Note: These are predictions, not a personal list of wants.
Minnesota Vikings general manager Rick Spielman knows two things for certain about his draft history.
1.) He can find extraordinary talent between the 20th-32nd picks of the 1st Round. It’s where he found Harrison Smith and Justin Jefferson. Of course, Spielman has struck out before, but no general manager expects to do that.
2.) Spielman does not miss in the 2nd Round of the draft. He is batting 1.000.
Therefore, the Vikings will trade their 14th-overall pick, sliding a handful of spots back while obtaining the 2nd-Rounder that was lost last summer to the Jacksonville Jaguars.
This mock draft details four rounds — after that threshold, it’s a complete guessing game in the 5th, 6th, and 7th Rounds. Not about to predict Spielman’s trading charade late in the draft.
Vikings Receive: 22nd Overall Pick (1st Round) and 47th Overall Pick (2nd Round)
Titans Receive; 14th Overall Pick (1st Round) and 134th Overall Pick (4th Round).
Kwity Paye, DE (Michigan) 1st Round (Pick 22)
Stephen Weatherly could probably “do the trick” if Minnesota decides to go offensive line in the 1st Round. Yet, with the emphasis on pressuring quarterbacks in an ever-evolving pass-happy league, this selection is going to be an EDGE rusher. Paye will start immediately opposite Danielle Hunter. The Weatherly signing will turn out to be a rotational one. Spielman will save the offensive line for mini-back-burner stuff — surprise, surprise. The accomplishment here is that the Vikings splash back into the 2nd Round while still netting a ferocious pass rusher.

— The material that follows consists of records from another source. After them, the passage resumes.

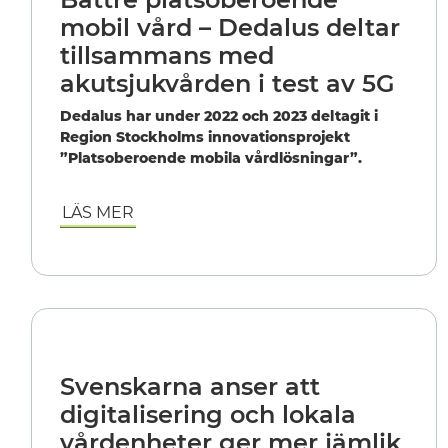
mobil vård – Dedalus deltar
tillsammans med
akutsjukvården i test av 5G
Dedalus har under 2022 och 2023 deltagit i
Region Stockholms innovationsprojekt
”Platsoberoende mobila vårdlösningar”.
LÄS MER
Svenskarna anser att
digitalisering och lokala
vårdenheter ger mer jämlik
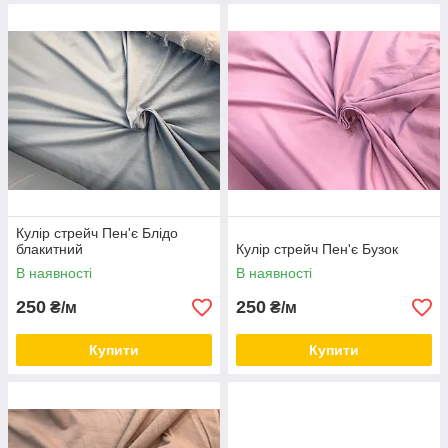
Кулір стрейч Пен'є Блідо
блакитний
Кулір стрейч Пен'є Бузок
В наявності
В наявності
250
250
₴/м
₴/м
Купити
Купити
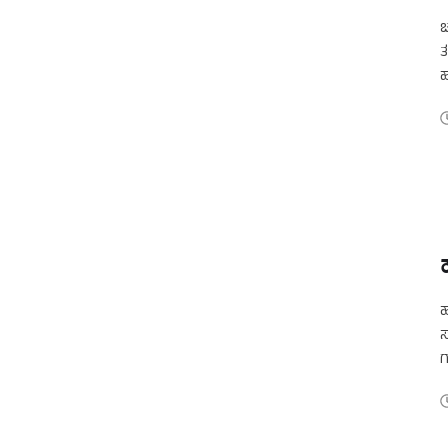
ಚ
ತ
ಹ
ಹ
ಹ
ಸ
ಗ
ಉ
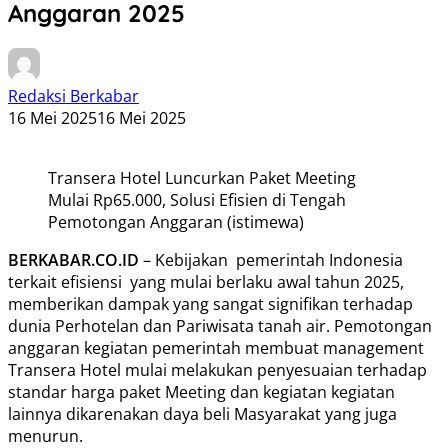
Anggaran 2025
Redaksi Berkabar
16 Mei 2025
16 Mei 2025
Transera Hotel Luncurkan Paket Meeting
Mulai Rp65.000, Solusi Efisien di Tengah
Pemotongan Anggaran (istimewa)
BERKABAR.CO.ID
– Kebijakan pemerintah Indonesia
terkait efisiensi yang mulai berlaku awal tahun 2025,
memberikan dampak yang sangat signifikan terhadap
dunia Perhotelan dan Pariwisata tanah air. Pemotongan
anggaran kegiatan pemerintah membuat management
Transera Hotel mulai melakukan penyesuaian terhadap
standar harga paket Meeting dan kegiatan kegiatan
lainnya dikarenakan daya beli Masyarakat yang juga
menurun.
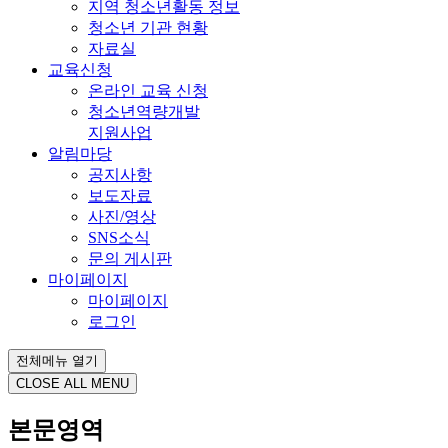
지역 청소년활동 정보
청소년 기관 현황
자료실
교육신청
온라인 교육 신청
청소년역량개발
지원사업
알림마당
공지사항
보도자료
사진/영상
SNS소식
문의 게시판
마이페이지
마이페이지
로그인
전체메뉴 열기
CLOSE ALL MENU
본문영역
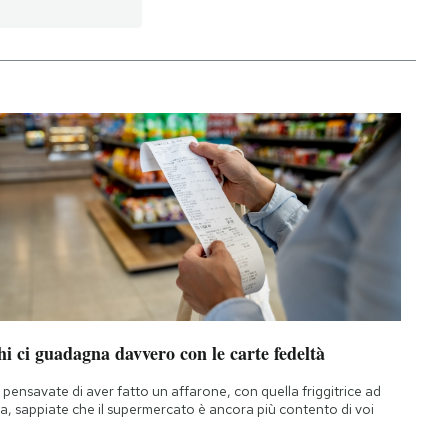
i ci guadagna davvero con le carte fedeltà
 pensavate di aver fatto un affarone, con quella friggitrice ad
ia, sappiate che il supermercato è ancora più contento di voi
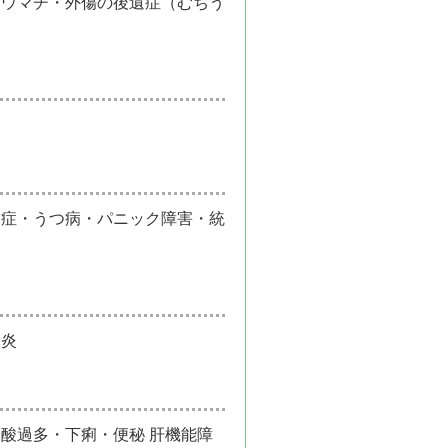
リウマチ・外傷の後遺症（むちう
調症・うつ病・パニック障害・統
腺炎
酸過多・下痢・便秘 肝機能障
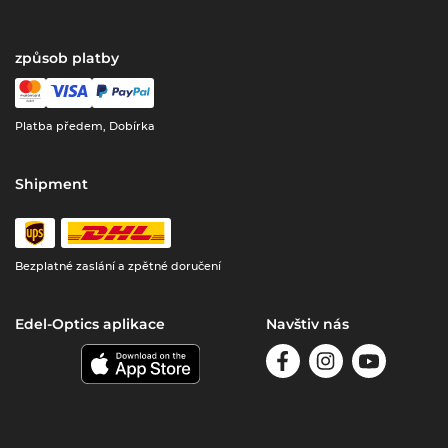
způsob platby
Platba předem, Dobírka
Shipment
Bezplatné zaslání a zpětné doručení
Edel-Optics aplikace
Navštiv nás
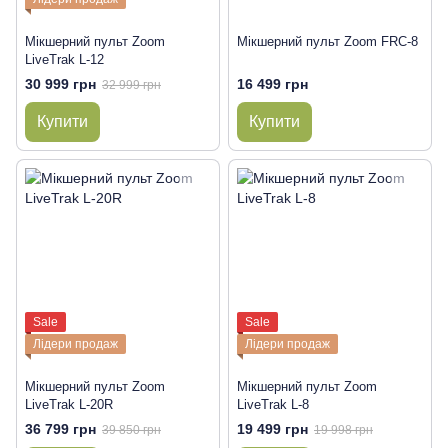
Мікшерний пульт Zoom
Мікшерний пульт Zoom FRC-8
LiveTrak L-12
30 999 грн
16 499 грн
32 999 грн
Купити
Купити
Sale
Sale
Лідери продаж
Лідери продаж
Мікшерний пульт Zoom
Мікшерний пульт Zoom
LiveTrak L-20R
LiveTrak L-8
36 799 грн
19 499 грн
39 850 грн
19 998 грн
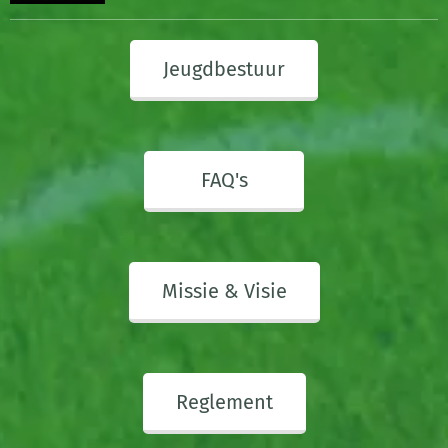
Jeugdbestuur
FAQ's
Missie & Visie
Reglement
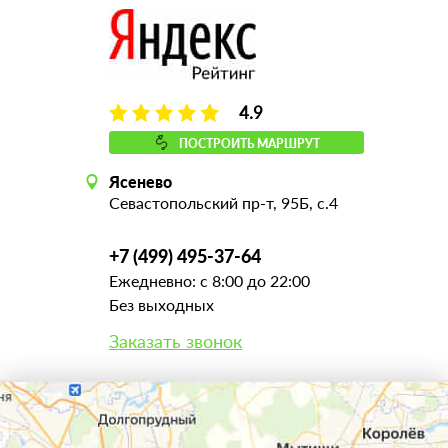
4.9
ПОСТРОИТЬ МАРШРУТ
Ясенево
Севастопольский пр-т, 95Б, с.4
+7 (499) 495-37-64
Ежедневно: с 8:00 до 22:00
Без выходных
Заказать звонок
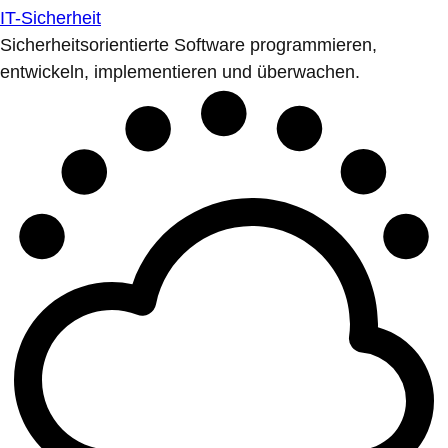
IT-Sicherheit
Sicherheitsorientierte Software programmieren,
entwickeln, implementieren und überwachen.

Asante Samuel Jr., CB (Florida State) 2nd Round (Pick 47)
We think the Vikings are “loaded” and “fine” at cornerback — but that’s for 2021 only. With Jeff Gladney’s career teetering on full collapse, Cameron Dantzler is the only startable CB contractually scheduled for the roster in 2022. Zimmer loves defensive backs, and he will find a way to make you snicker by selecting a defensive back — per usual. Also, there is the bloodline here as Samuel is the son of former New England Patriot, Asante Samuel Sr.

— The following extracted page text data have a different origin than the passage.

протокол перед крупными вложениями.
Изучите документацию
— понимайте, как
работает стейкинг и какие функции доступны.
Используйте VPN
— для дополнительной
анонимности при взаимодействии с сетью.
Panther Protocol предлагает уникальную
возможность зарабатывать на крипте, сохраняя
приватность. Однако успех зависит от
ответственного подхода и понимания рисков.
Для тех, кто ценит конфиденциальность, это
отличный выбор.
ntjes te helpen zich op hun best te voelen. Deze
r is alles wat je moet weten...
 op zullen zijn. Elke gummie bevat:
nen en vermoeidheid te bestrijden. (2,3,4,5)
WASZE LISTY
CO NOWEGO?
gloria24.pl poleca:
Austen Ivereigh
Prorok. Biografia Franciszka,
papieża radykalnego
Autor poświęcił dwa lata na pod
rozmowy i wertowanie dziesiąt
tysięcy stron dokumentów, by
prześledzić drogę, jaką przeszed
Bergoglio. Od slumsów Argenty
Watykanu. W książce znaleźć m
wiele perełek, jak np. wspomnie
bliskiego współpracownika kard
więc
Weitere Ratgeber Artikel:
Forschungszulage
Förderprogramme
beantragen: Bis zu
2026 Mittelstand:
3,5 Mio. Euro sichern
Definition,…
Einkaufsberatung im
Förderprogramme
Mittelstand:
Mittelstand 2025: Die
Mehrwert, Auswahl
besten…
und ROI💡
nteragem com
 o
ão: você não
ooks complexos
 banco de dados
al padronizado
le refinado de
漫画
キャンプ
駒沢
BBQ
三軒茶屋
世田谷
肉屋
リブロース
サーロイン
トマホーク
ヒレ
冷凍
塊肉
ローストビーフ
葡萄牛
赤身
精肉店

Walker Little, OL (Stanford) 3rd Round (Pick 78)
This is when the offensive line urgency sets in. Truth be told, some of the best linemen ever are plucked out of later rounds. Little has the Stanford pedigree and could start at left tackle for the Vikings in the future. As far as his 2021 role — who knows. The offensive line fivesome is shrouded in total mystery as of mid-April. But Spielman will not ignore the offensive line entirely. Hell, he never does. The Vikings have selected more offensive trenchmen in the 2nd Round or higher in the last three drafts than any other NFL team.
Ben Cleveland, OL (Georgia) 3rd Round (Pick 90)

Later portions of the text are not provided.